*** Information supplied ***
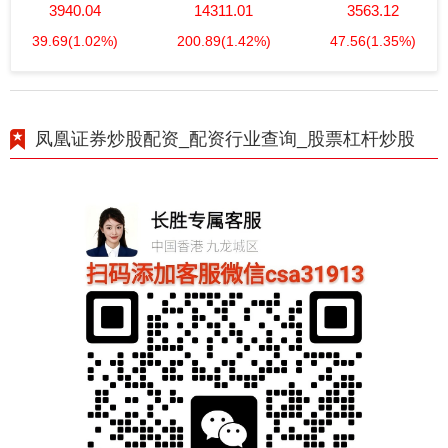
3940.04
14311.01
3563.12
39.69
(1.02%)
200.89
(1.42%)
47.56
(1.35%)
凤凰证券炒股配资_配资行业查询_股票杠杆炒股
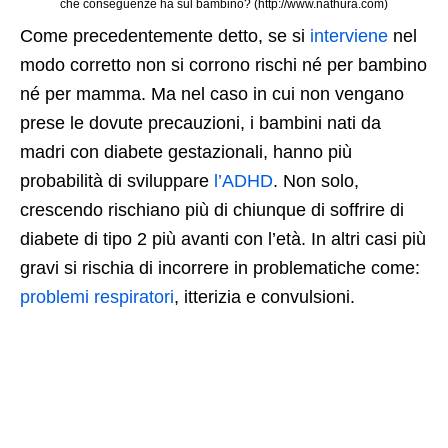
che conseguenze ha sul bambino? (http://www.nathura.com)
Come precedentemente detto, se si
interviene
nel
modo corretto non si corrono rischi né per bambino
né per mamma. Ma nel caso in cui non vengano
prese le dovute precauzioni, i bambini nati da
madri con diabete gestazionali, hanno più
probabilità di sviluppare
l’ADHD
. Non solo,
crescendo rischiano più di chiunque di soffrire di
diabete di tipo 2 più avanti con l’età. In altri casi più
gravi si rischia di incorrere in problematiche come:
problemi respiratori
, itterizia e convulsioni.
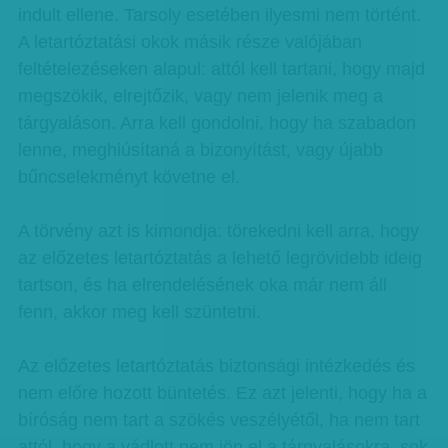
indult ellene. Tarsoly esetében ilyesmi nem történt.
A letartóztatási okok másik része valójában
feltételezéseken alapul: attól kell tartani, hogy majd
megszökik, elrejtőzik, vagy nem jelenik meg a
tárgyaláson. Arra kell gondolni, hogy ha szabadon
lenne, meghiúsítaná a bizonyítást, vagy újabb
bűncselekményt követne el.
A törvény azt is kimondja: törekedni kell arra, hogy
az előzetes letartóztatás a lehető legrövidebb ideig
tartson, és ha elrendelésének oka már nem áll
fenn, akkor meg kell szüntetni.
Az előzetes letartóztatás biztonsági intézkedés és
nem előre hozott büntetés. Ez azt jelenti, hogy ha a
bíróság nem tart a szökés veszélyétől, ha nem tart
attól, hogy a vádlott nem jön el a tárgyalásokra, sok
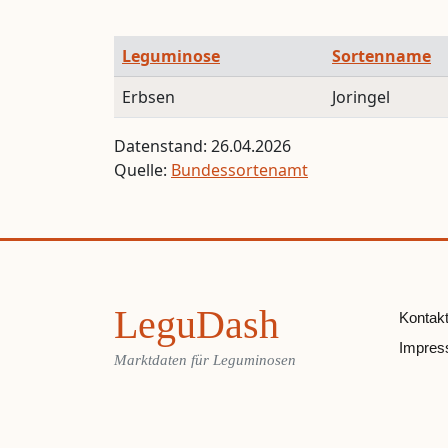
Leguminose
Sortenname
Erbsen
Joringel
Datenstand: 26.04.2026
Quelle:
Bundessortenamt
LeguDash
Kontak
Impre
Marktdaten für Leguminosen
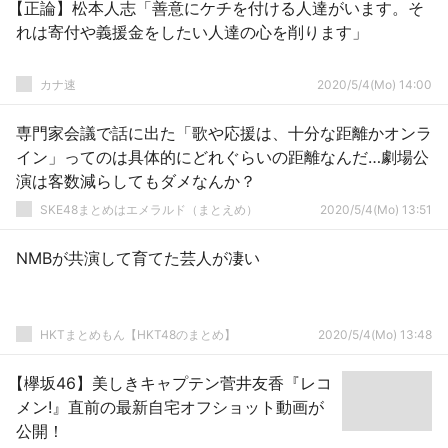
【正論】松本人志「善意にケチを付ける人達がいます。そ
れは寄付や義援金をしたい人達の心を削ります」
カナ速
2020/5/4(Mo) 14:00
専門家会議で話に出た「歌や応援は、十分な距離かオンラ
イン」ってのは具体的にどれぐらいの距離なんだ…劇場公
演は客数減らしてもダメなんか？
SKE48まとめはエメラルド（まとえめ）
2020/5/4(Mo) 13:51
NMBが共演して育てた芸人が凄い
HKTまとめもん【HKT48のまとめ】
2020/5/4(Mo) 13:48
【欅坂46】美しきキャプテン菅井友香『レコ
メン!』直前の最新自宅オフショット動画が
公開！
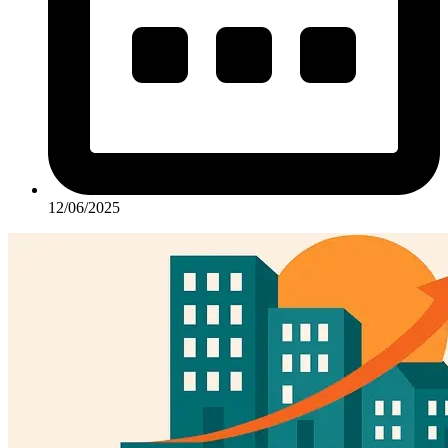
12/06/2025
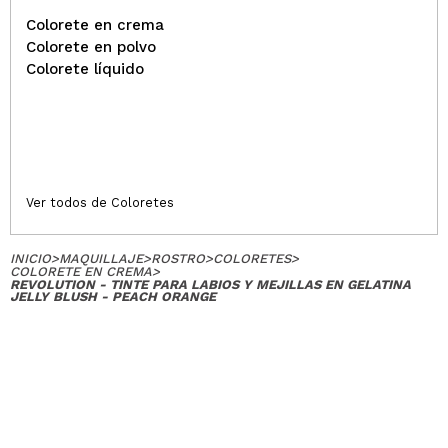
Colorete en crema
Colorete en polvo
Colorete líquido
Ver todos de Coloretes
INICIO
>
MAQUILLAJE
>
ROSTRO
>
COLORETES
>
COLORETE EN CREMA
>
REVOLUTION - TINTE PARA LABIOS Y MEJILLAS EN GELATINA
JELLY BLUSH - PEACH ORANGE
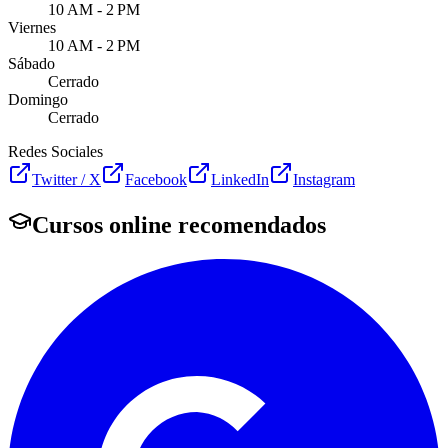
10 AM - 2 PM
Viernes
10 AM - 2 PM
Sábado
Cerrado
Domingo
Cerrado
Redes Sociales
Twitter / X
Facebook
LinkedIn
Instagram
Cursos online recomendados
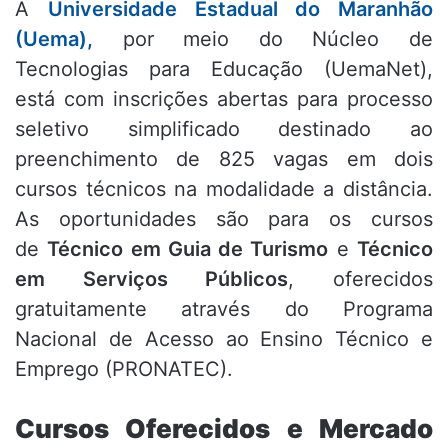
A
Universidade Estadual do Maranhão
(Uema),
por meio do Núcleo de
Tecnologias para Educação (UemaNet),
está com inscrições abertas para processo
seletivo simplificado destinado ao
preenchimento de 825 vagas em dois
cursos técnicos na modalidade a distância.
As oportunidades são para os cursos
de
Técnico em Guia de Turismo
e
Técnico
em Serviços Públicos
, oferecidos
gratuitamente através do Programa
Nacional de Acesso ao Ensino Técnico e
Emprego (PRONATEC).
Cursos Oferecidos e Mercado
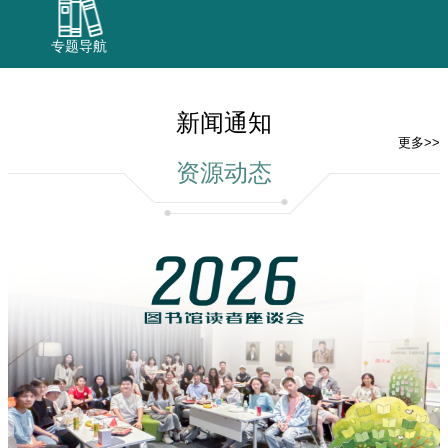
专题导航
新闻通知
更多>>
资源动态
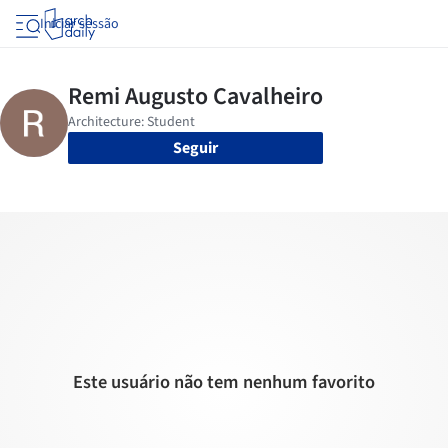
Iniciar sessão
Seguir
Este usuário não tem nenhum favorito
***
_Work required_
This exercise requires the lines of the entries containing the string "előzetes".

_The answer_
az előzetes letartóztatás a lehető legrövidebb ideig
Az előzetes letartóztatás biztonsági intézkedés és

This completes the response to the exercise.